#### PROBLEM TO SOLVE
Reproduce, with no changes, the line that contains "Herramientas Electricas (598, 1146)" and all the lines that come after it in the records.

#### DATA TO EXAMINE
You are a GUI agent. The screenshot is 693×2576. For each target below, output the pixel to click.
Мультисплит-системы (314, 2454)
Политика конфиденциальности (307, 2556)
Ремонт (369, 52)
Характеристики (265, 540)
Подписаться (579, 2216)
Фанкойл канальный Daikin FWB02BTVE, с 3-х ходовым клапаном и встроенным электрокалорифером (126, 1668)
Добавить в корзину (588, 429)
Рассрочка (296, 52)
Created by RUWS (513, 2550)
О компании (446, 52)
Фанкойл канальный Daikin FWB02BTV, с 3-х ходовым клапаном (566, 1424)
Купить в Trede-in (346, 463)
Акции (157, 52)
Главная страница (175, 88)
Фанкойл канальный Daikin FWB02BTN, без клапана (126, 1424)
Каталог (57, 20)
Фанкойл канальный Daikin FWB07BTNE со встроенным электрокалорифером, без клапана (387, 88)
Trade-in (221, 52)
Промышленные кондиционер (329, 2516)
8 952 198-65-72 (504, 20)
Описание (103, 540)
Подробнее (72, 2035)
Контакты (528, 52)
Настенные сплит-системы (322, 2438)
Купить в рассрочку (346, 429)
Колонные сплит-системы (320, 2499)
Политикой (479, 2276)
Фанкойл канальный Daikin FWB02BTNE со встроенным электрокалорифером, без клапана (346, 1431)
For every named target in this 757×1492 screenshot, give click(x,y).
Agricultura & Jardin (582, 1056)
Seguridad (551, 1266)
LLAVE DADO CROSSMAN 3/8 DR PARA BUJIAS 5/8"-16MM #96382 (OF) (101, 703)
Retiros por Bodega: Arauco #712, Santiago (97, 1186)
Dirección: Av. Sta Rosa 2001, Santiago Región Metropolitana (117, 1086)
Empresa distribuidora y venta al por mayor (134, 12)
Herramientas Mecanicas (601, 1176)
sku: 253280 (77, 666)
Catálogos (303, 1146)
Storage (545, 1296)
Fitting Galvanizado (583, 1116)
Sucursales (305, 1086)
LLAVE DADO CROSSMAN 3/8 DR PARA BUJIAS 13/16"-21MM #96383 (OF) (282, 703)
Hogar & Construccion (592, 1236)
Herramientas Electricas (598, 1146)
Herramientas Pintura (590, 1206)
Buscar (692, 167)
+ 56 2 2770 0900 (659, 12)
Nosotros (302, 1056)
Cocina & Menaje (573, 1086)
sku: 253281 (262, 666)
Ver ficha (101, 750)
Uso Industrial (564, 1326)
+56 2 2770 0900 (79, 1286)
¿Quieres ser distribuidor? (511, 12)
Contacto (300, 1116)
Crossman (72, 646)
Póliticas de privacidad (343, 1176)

#### EXERCISE ANSWER
Herramientas Electricas (598, 1146)
Herramientas Pintura (590, 1206)
Buscar (692, 167)
+ 56 2 2770 0900 (659, 12)
Nosotros (302, 1056)
Cocina & Menaje (573, 1086)
sku: 253281 (262, 666)
Ver ficha (101, 750)
Uso Industrial (564, 1326)
+56 2 2770 0900 (79, 1286)
¿Quieres ser distribuidor? (511, 12)
Contacto (300, 1116)
Crossman (72, 646)
Póliticas de privacidad (343, 1176)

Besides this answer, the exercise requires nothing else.